Provocation: “Piss Christ & Pam Geller

Should you provoke someone just because you can?
It’s an interesting question. One that—depending on the answer—leads one down a path of numerous outcomes.
If it is done to achieve social change—abolition for example—then hardly a rational soul can argue with it. But what about insulting someone’s faith? Does the relationship to God in the matter—change the mentality? What about a faith that practices hugely unjust, unfair, and uncivil consequences to those who disobey? What about the injustice that faith brings to humanity in the execution of those who leave it? Add to that complexity the matter of elements of a particular faith being the primary connection to the existence of terrorism and it’s global impact.

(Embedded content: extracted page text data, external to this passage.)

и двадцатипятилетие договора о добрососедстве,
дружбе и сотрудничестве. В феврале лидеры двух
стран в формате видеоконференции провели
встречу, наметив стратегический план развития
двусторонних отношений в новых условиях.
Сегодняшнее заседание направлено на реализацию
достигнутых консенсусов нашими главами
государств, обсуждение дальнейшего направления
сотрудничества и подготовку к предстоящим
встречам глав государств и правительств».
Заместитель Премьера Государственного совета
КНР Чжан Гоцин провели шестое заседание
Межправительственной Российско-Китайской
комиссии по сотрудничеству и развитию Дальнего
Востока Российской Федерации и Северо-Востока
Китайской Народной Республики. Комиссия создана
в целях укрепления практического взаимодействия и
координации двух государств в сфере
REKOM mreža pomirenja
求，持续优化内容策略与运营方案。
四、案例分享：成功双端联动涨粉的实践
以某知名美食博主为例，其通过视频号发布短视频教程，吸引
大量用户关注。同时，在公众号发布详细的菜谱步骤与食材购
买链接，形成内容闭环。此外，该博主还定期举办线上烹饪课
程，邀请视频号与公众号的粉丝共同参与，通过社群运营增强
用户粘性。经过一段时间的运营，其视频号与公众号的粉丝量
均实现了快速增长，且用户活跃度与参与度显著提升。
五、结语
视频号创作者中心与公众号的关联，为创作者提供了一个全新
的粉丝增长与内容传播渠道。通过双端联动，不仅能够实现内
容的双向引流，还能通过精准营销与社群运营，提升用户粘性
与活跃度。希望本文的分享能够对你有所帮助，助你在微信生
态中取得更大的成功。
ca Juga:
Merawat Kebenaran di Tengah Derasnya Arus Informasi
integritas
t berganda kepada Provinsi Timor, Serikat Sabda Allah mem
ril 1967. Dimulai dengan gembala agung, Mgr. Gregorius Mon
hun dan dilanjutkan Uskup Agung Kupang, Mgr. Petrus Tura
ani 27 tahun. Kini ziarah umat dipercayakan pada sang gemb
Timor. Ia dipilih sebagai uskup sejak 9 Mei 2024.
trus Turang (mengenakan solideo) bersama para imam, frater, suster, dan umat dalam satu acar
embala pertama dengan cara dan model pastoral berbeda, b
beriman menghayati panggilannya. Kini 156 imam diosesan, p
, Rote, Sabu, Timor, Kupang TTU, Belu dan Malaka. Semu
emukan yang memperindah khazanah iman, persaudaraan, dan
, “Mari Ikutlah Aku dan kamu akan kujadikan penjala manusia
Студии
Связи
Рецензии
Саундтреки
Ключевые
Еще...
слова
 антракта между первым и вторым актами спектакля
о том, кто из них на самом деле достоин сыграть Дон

Don’t misunderstand; I would fight to the death to defend Pamela Geller’s right to hold her “draw Mohammed” contest. This is a civil right, given by God, and affirmed in the Constitution of the United States. The principle is clear! Free speech is guaranteed for the most provocative amongst us. It may be highly insensitive. It may be grossly uncomfortable. But the guarantee of the freedom of speech is one of the core components of our nation that make us distinctly American.
This principle was long fought for. Much American blood has been shed over the years expressly concerned with protecting American ideals. Free speech has actually been grossly under attack by the courts. To truly express one’s passions—especially as they relate to the American public—is a light that must never be put out.

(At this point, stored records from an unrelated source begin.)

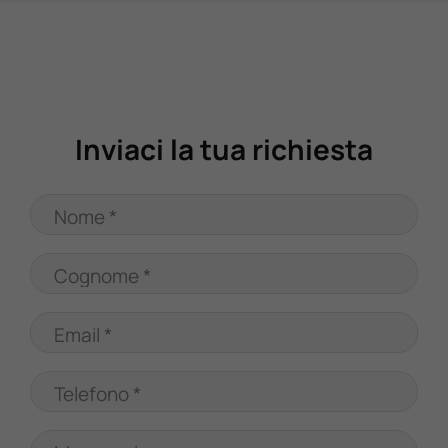
Valuta Il Tuo Usato
Mondo Honda
Inviaci la tua richiesta
Lavora Con Noi
Nome *
Contattaci
Cognome *
Email *
Telefono *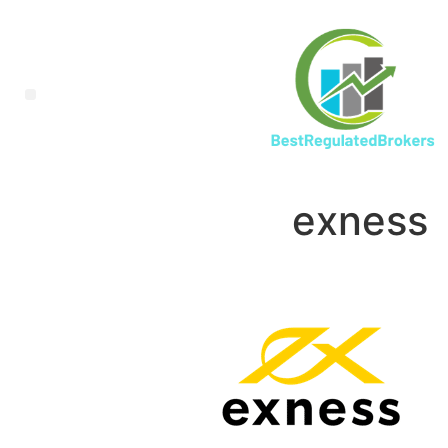
exness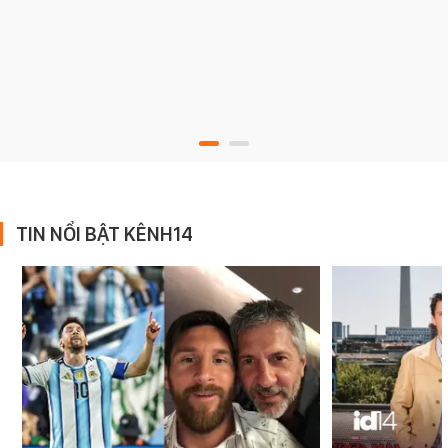
TIN NỔI BẬT KÊNH14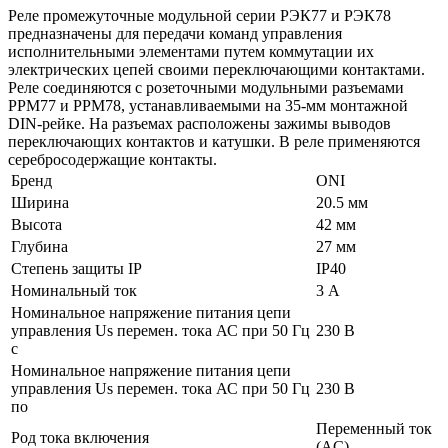
Реле промежуточные модульной серии РЭК77 и РЭК78
предназначены для передачи команд управления
исполнительными элементами путем коммутации их
электрических цепей своими переключающими контактами.
Реле соединяются с розеточными модульными разъемами
РРМ77 и РРМ78, устанавливаемыми на 35-мм монтажной
DIN-рейке. На разъемах расположены зажимы выводов
переключающих контактов и катушки. В реле применяются
серебросодержащие контакты.
Бренд
ONI
Ширина
20.5 мм
Высота
42 мм
Глубина
27 мм
Степень защиты IP
IP40
Номинальный ток
3 А
Номинальное напряжение питания цепи
управления Us перемен. тока АС при 50 Гц
230 В
с
Номинальное напряжение питания цепи
управления Us перемен. тока АС при 50 Гц
230 В
по
Переменный ток
Род тока включения
(AC)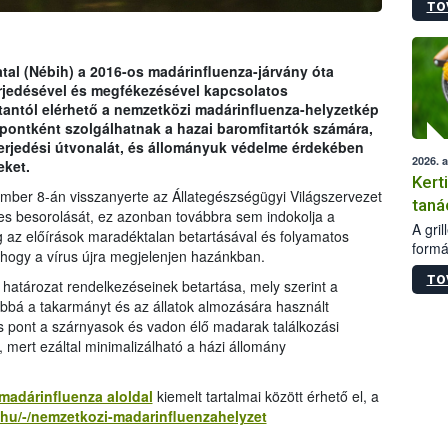
TO
módos
egész
felha
célja
tal (Nébih) a 2016-os madárinfluenza-járvány óta
lehet
erjedésével és megfékezésével kapcsolatos
Az Or
stantól elérhető a nemzetközi madárinfluenza-helyzetkép
felha
mpontként szolgálhatnak a hazai baromfitartók számára,
terme
rjedési útvonalát, és állományuk védelme érdekében
2026. 
ket.
Kert
mber 8-án visszanyerte az Állategészségügyi Világszervezet
taná
tes besorolását, ez azonban továbbra sem indokolja a
A gri
g az előírások maradéktalan betartásával és folyamatos
formá
 hogy a vírus újra megjelenjen hazánkban.
romlá
TO
szapo
 határozat rendelkezéseinek betartása, mely szerint a
sütög
továbbá a takarmányt és az állatok almozására használt
techni
tos pont a szárnyasok és vadon élő madarak találkozási
alapa
, mert ezáltal minimalizálható a házi állomány
higié
hőkez
madárinfluenza aloldal
kiemelt tartalmai között érhető el, a
tárol
v.hu/-/nemzetkozi-madarinfluenzahelyzet
Hivat
a biz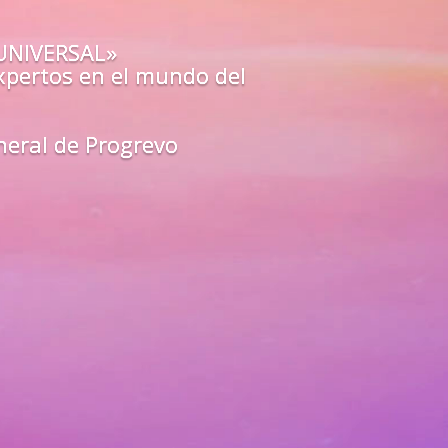
o estás preparado para los
a?
O»
de los mejores guías y
arte
en
todas las áreas de tu vida
unfa como un líder del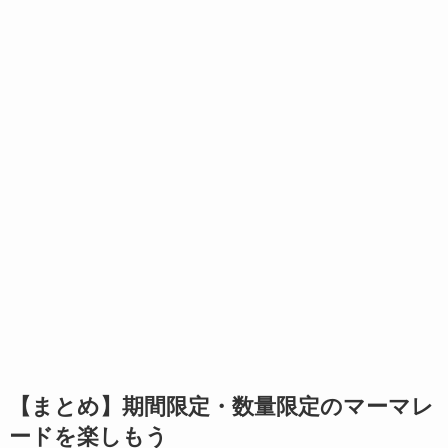
【まとめ】期間限定・数量限定のマーマレ
ードを楽しもう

But is the principle of expressing one’s self, no matter the cost, always indicative that it is the correct thing to do?
I would argue, “no!”
“Why,” you might ask. And it’s simple… it’s people.
The idea that people have the ability and the freedom to be civil to one another is a virtue that isn’t much in fashion these days. Those that study such things would even argue it is a significant reason for our downfall in areas ranging from business to foreign affairs.
If people never matter, then speech can be as brash and as unchecked as desired. If people do not matter than insults can and will fly without filter, without thought.
So I guess the question for each person when considering the balance of their right to free speech and also coupled to the idea that treating people with dignity matters is, “What do you want to accomplish?”